Germany’s equity culture recovers
Many Germans burnt their fingers badly in the stockmarket in the late 1990s, and have continued to be wary of equities. But now, lousy returns on savings accounts have clearly started to irritate people and promote risk-taking.
Only 9% of German wealth is invested in shares and investment funds, according to the Bundesbank. "Germans like fixed interest rates, and are willing to sacrifice higher returns for that security," Kay Bommer, general manager at the German Investor Relations Verband, told Reuters.
Apart from being famously risk averse, many Germans burnt their fingers badly in the late 1990s. Close to two million people bought into the "heavily advertised but ultimately ill-fated flotation of state-owned Deutsche Telekom in 1996," Tobias Buck points out in the Financial Times. When the dotcom bubble burst, they suffered heavy losses. "This did a lot of damage to the reputation of the stockmarket," Martin Weber, a professor of economics at the University of Mannheim told the FT.

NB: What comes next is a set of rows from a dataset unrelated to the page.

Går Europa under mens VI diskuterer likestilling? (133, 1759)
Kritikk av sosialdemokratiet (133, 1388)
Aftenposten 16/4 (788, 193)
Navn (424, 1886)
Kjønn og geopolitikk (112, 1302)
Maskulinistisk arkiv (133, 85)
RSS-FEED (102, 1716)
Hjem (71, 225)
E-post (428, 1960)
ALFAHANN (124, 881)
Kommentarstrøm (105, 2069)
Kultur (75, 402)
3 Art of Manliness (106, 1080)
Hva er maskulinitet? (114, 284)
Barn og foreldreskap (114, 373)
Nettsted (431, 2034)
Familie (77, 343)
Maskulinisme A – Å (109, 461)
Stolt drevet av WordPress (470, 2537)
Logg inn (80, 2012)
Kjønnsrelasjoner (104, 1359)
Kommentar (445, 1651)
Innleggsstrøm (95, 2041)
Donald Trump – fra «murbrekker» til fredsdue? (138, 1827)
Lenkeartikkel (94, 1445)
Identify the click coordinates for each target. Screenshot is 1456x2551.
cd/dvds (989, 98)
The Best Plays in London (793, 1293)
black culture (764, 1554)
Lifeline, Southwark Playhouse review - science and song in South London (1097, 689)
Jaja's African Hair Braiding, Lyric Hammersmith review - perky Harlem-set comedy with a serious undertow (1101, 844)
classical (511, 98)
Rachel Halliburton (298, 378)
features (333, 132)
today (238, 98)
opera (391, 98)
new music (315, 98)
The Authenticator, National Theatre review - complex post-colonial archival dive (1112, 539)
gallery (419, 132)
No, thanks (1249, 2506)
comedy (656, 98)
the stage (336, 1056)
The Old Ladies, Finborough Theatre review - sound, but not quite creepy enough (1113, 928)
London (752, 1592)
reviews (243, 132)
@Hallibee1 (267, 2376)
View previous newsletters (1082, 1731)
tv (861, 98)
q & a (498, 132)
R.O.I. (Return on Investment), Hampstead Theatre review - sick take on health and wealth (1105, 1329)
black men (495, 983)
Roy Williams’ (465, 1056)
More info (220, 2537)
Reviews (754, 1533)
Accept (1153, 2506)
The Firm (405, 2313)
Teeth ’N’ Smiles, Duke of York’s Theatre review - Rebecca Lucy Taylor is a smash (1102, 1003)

But now the lousy returns on savings accounts with interest rates at record lows have clearly started to irritate people and promote risk-taking. The number of shareholders in Germany rose to 10.3 million last year, a 12-year high, from a post-crisis low of 8.4 million.That's still very small compared to the US or Britain, but it's an encouraging development. The trouble is that history may be repeating itself. As in the 1990s, Germans may be once again turning to the stockmarket at the last stage of a prolonged bull run . So the "next crash could turn yet another generation off shares," says Buck.